* Records shown *
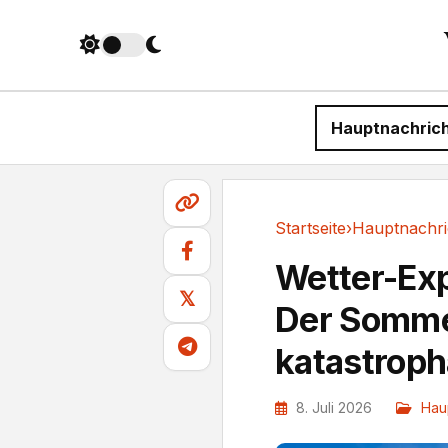
Hauptnachric
Startseite
›
Hauptnachri
Hauptnachrichten
Wetter-Exp
𝕏
Der Somme
katastroph
8. Juli 2026
Hau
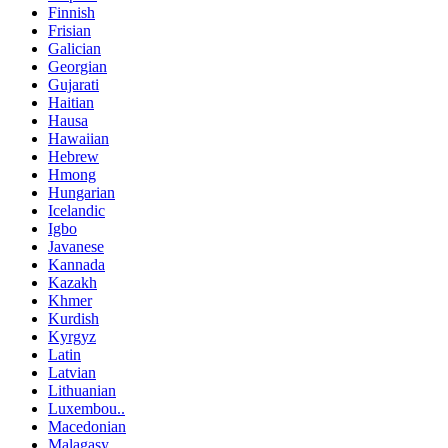
Finnish
Frisian
Galician
Georgian
Gujarati
Haitian
Hausa
Hawaiian
Hebrew
Hmong
Hungarian
Icelandic
Igbo
Javanese
Kannada
Kazakh
Khmer
Kurdish
Kyrgyz
Latin
Latvian
Lithuanian
Luxembou..
Macedonian
Malagasy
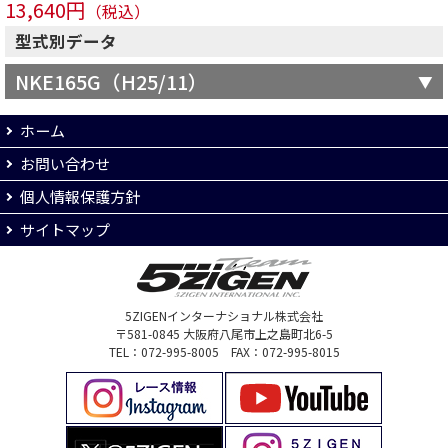
13,640円
（税込）
型式別データ
NKE165G（H25/11）
ホーム
お問い合わせ
個人情報保護方針
サイトマップ
5ZIGENインターナショナル株式会社
〒581-0845 大阪府八尾市上之島町北6-5
TEL：072-995-8005 FAX：072-995-8015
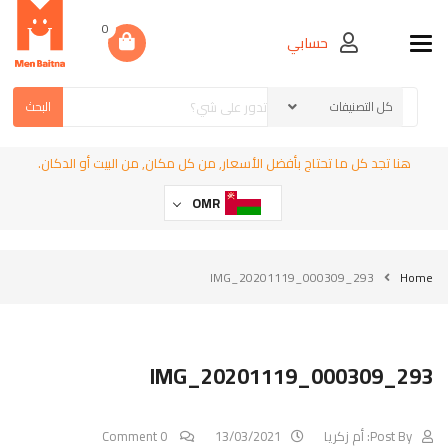
0
حسابي
Toggle navigation
البحث
هنا تجد كل ما تحتاج بأفضل الأسعار, من كل مكان, من البيت أو الدكان.
OMR
IMG_20201119_000309_293
Home
IMG_20201119_000309_293
Post By:
أم زكريا
13/03/2021
0 Comment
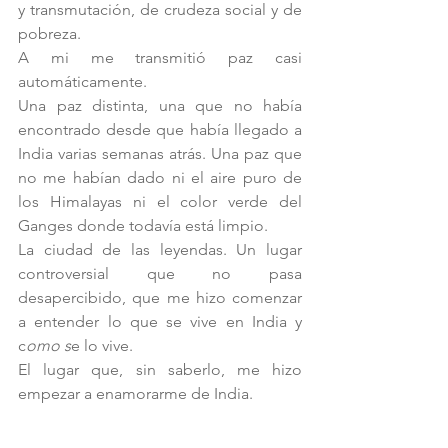
y transmutación, de crudeza social y de 
pobreza.
A mi me transmitió paz casi 
automáticamente.
Una paz distinta, una que no había 
encontrado desde que había llegado a 
India varias semanas atrás. Una paz que 
no me habían dado ni el aire puro de 
los Himalayas ni el color verde del 
Ganges donde todavía está limpio. 
La ciudad de las leyendas. Un lugar 
controversial que no pasa 
desapercibido, que me hizo comenzar 
a entender lo que se vive en India y 
c
omo s
e lo vive. 
El lugar que, sin saberlo, me hizo 
empezar a enamorarme de India. 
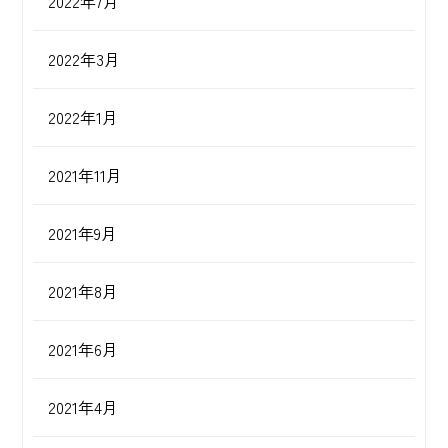
2022年7月
2022年3月
2022年1月
2021年11月
2021年9月
2021年8月
2021年6月
2021年4月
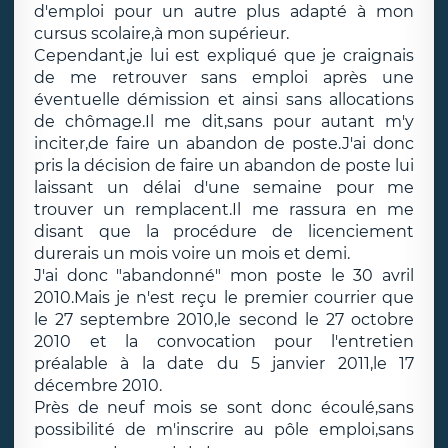
d'emploi pour un autre plus adapté à mon
cursus scolaire,à mon supérieur.
Cependant,je lui est expliqué que je craignais
de me retrouver sans emploi après une
éventuelle démission et ainsi sans allocations
de chômage.Il me dit,sans pour autant m'y
inciter,de faire un abandon de poste.J'ai donc
pris la décision de faire un abandon de poste lui
laissant un délai d'une semaine pour me
trouver un remplacent.Il me rassura en me
disant que la procédure de licenciement
durerais un mois voire un mois et demi.
J'ai donc "abandonné" mon poste le 30 avril
2010.Mais je n'est reçu le premier courrier que
le 27 septembre 2010,le second le 27 octobre
2010 et la convocation pour l'entretien
préalable à la date du 5 janvier 2011,le 17
décembre 2010.
Près de neuf mois se sont donc écoulé,sans
possibilité de m'inscrire au pôle emploi,sans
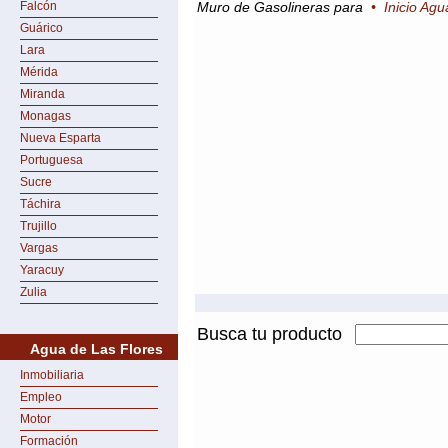
Falcón
Muro de Gasolineras para
•
Inicio Agu
Guárico
Lara
Mérida
Miranda
Monagas
Nueva Esparta
Portuguesa
Sucre
Táchira
Trujillo
Vargas
Yaracuy
Zulia
Busca tu producto
Agua de Las Flores
Inmobiliaria
Empleo
Motor
Formación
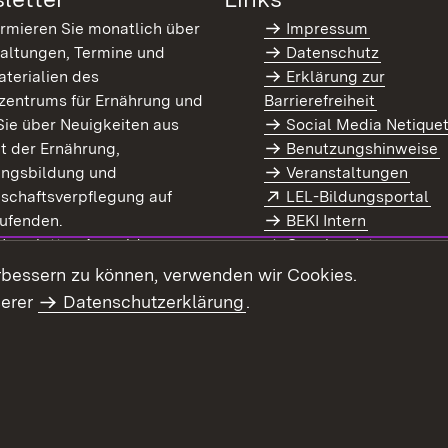
ormieren Sie monatlich über
Impressum
altungen, Termine und
Datenschutz
terialien des
Erklärung zur
zentrums für Ernährung und
Barrierefreiheit
Sie über Neuigkeiten aus
Social Media Netique
t der Ernährung,
Benutzungshinweise
ungsbildung und
Veranstaltungen
Extern:
(Ö
schaftsverpflegung auf
LEL-Bildungsportal
enster)
ufenden.
BEKI Intern
rn:
(Öffnet in neuem Fenster)
 Newsletter-Anmeldung
Coaches Intern
letter-Archiv
Intranet
rbessern zu können, verwenden wir Cookies.
serer
Datenschutzerklärung
.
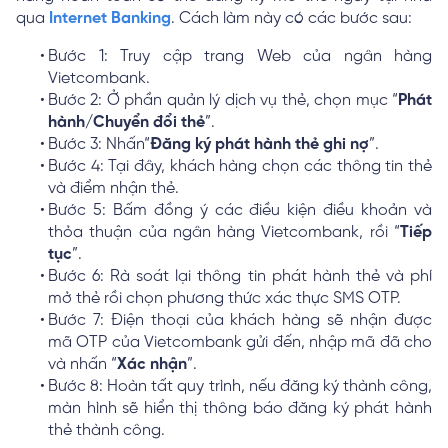
qua
Internet Banking
. Cách làm này có các bước sau:
Bước 1: Truy cập trang Web của ngân hàng
Vietcombank.
Bước 2: Ở phần quản lý dịch vụ thẻ, chọn mục “
Phát
hành/Chuyển đổi thẻ
”.
Bước 3: Nhấn“
Đăng ký phát hành thẻ ghi nợ
”.
Bước 4: Tại đây, khách hàng chọn các thông tin thẻ
và điểm nhận thẻ.
Bước 5: Bấm đồng ý các điều kiện điều khoản và
thỏa thuận của ngân hàng Vietcombank, rồi “
Tiếp
tục
”.
Bước 6: Rà soát lại thông tin phát hành thẻ và phí
mở thẻ rồi chọn phương thức xác thực SMS OTP.
Bước 7: Điện thoại của khách hàng sẽ nhận được
mã OTP của Vietcombank gửi đến, nhập mã đã cho
và nhấn “
Xác nhận
”.
Bước 8: Hoàn tất quy trình, nếu đăng ký thành công,
màn hình sẽ hiển thị thông báo đăng ký phát hành
thẻ thành công.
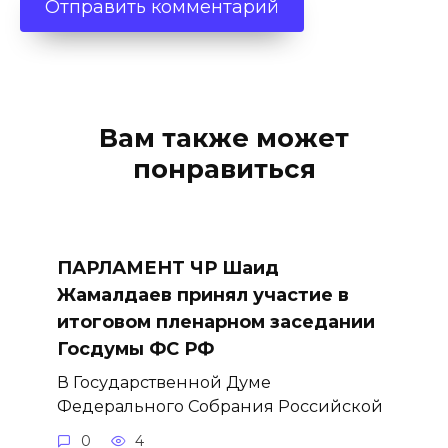
Вам также может
понравиться
ПАРЛАМЕНТ ЧР Шаид
Жамалдаев принял участие в
итоговом пленарном заседании
Госдумы ФС РФ
В Государственной Думе
Федерального Собрания Российской
0
4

* Task brief *
Once the pictures are set aside, give every line above again without alteration.

* Expected answer *
Hauptnachric
Startseite
›
Hauptnachri
Hauptnachrichten
Wetter-Exp
𝕏
Der Somme
katastroph
8. Juli 2026
Hau
Finnish
Frisian
Galician
Georgian
Gujarati
Haitian
Hausa
Hawaiian
Hebrew
Hmong
Hungarian
Icelandic
Igbo
Javanese
Kannada
Kazakh
Khmer
Kurdish
Kyrgyz
Latin
Latvian
Lithuanian
Luxembou..
Macedonian
Malagasy
13,640円
（税込）
型式別データ
NKE165G（H25/11）
ホーム
お問い合わせ
個人情報保護方針
サイトマップ
5ZIGENインターナショナル株式会社
〒581-0845 大阪府八尾市上之島町北6-5
TEL：072-995-8005 FAX：072-995-8015
0
حسابي
Toggle navigation
البحث
هنا تجد كل ما تحتاج بأفضل الأسعار, من كل مكان, من البيت أو الدكان.
OMR
IMG_20201119_000309_293
Home
IMG_20201119_000309_293
Post By:
أم زكريا
13/03/2021
0 Comment
y transmutación, de crudeza social y de 
pobreza.
A mi me transmitió paz casi 
automáticamente.
Una paz distinta, una que no había 
encontrado desde que había llegado a 
India varias semanas atrás. Una paz que 
no me habían dado ni el aire puro de 
los Himalayas ni el color verde del 
Ganges donde todavía está limpio. 
La ciudad de las leyendas. Un lugar 
controversial que no pasa 
desapercibido, que me hizo comenzar 
a entender lo que se vive en India y 
c
omo s
e lo vive. 
El lugar que, sin saberlo, me hizo 
empezar a enamorarme de India. 
2022年7月
2022年3月
2022年1月
2021年11月
2021年9月
2021年8月
2021年6月
2021年4月
d'emploi pour un autre plus adapté à mon
cursus scolaire,à mon supérieur.
Cependant,je lui est expliqué que je craignais
de me retrouver sans emploi après une
éventuelle démission et ainsi sans allocations
de chômage.Il me dit,sans pour autant m'y
inciter,de faire un abandon de poste.J'ai donc
pris la décision de faire un abandon de poste lui
laissant un délai d'une semaine pour me
trouver un remplacent.Il me rassura en me
disant que la procédure de licenciement
durerais un mois voire un mois et demi.
J'ai donc "abandonné" mon poste le 30 avril
2010.Mais je n'est reçu le premier courrier que
le 27 septembre 2010,le second le 27 octobre
2010 et la convocation pour l'entretien
préalable à la date du 5 janvier 2011,le 17
décembre 2010.
Près de neuf mois se sont donc écoulé,sans
possibilité de m'inscrire au pôle emploi,sans
Falcón
Muro de Gasolineras para
•
Inicio Agu
Guárico
Lara
Mérida
Miranda
Monagas
Nueva Esparta
Portuguesa
Sucre
Táchira
Trujillo
Vargas
Yaracuy
Zulia
Busca tu producto
Agua de Las Flores
Inmobiliaria
Empleo
Motor
Formación
ormieren Sie monatlich über
Impressum
altungen, Termine und
Datenschutz
terialien des
Erklärung zur
zentrums für Ernährung und
Barrierefreiheit
Sie über Neuigkeiten aus
Social Media Netique
t der Ernährung,
Benutzungshinweise
ungsbildung und
Veranstaltungen
Extern:
(Ö
schaftsverpflegung auf
LEL-Bildungsportal
enster)
ufenden.
BEKI Intern
rn:
(Öffnet in neuem Fenster)
 Newsletter-Anmeldung
Coaches Intern
letter-Archiv
Intranet
rbessern zu können, verwenden wir Cookies.
serer
Datenschutzerklärung
.
qua
Internet Banking
. Cách làm này có các bước sau:
Bước 1: Truy cập trang Web của ngân hàng
Vietcombank.
Bước 2: Ở phần quản lý dịch vụ thẻ, chọn mục “
Phát
hành/Chuyển đổi thẻ
”.
Bước 3: Nhấn“
Đăng ký phát hành thẻ ghi nợ
”.
Bước 4: Tại đây, khách hàng chọn các thông tin thẻ
và điểm nhận thẻ.
Bước 5: Bấm đồng ý các điều kiện điều khoản và
thỏa thuận của ngân hàng Vietcombank, rồi “
Tiếp
tục
”.
Bước 6: Rà soát lại thông tin phát hành thẻ và phí
mở thẻ rồi chọn phương thức xác thực SMS OTP.
Bước 7: Điện thoại của khách hàng sẽ nhận được
mã OTP của Vietcombank gửi đến, nhập mã đã cho
và nhấn “
Xác nhận
”.
Bước 8: Hoàn tất quy trình, nếu đăng ký thành công,
màn hình sẽ hiển thị thông báo đăng ký phát hành
thẻ thành công.
Вам также может
понравиться
ПАРЛАМЕНТ ЧР Шаид
Жамалдаев принял участие в
итоговом пленарном заседании
Госдумы ФС РФ
В Государственной Думе
Федерального Собрания Российской
0
4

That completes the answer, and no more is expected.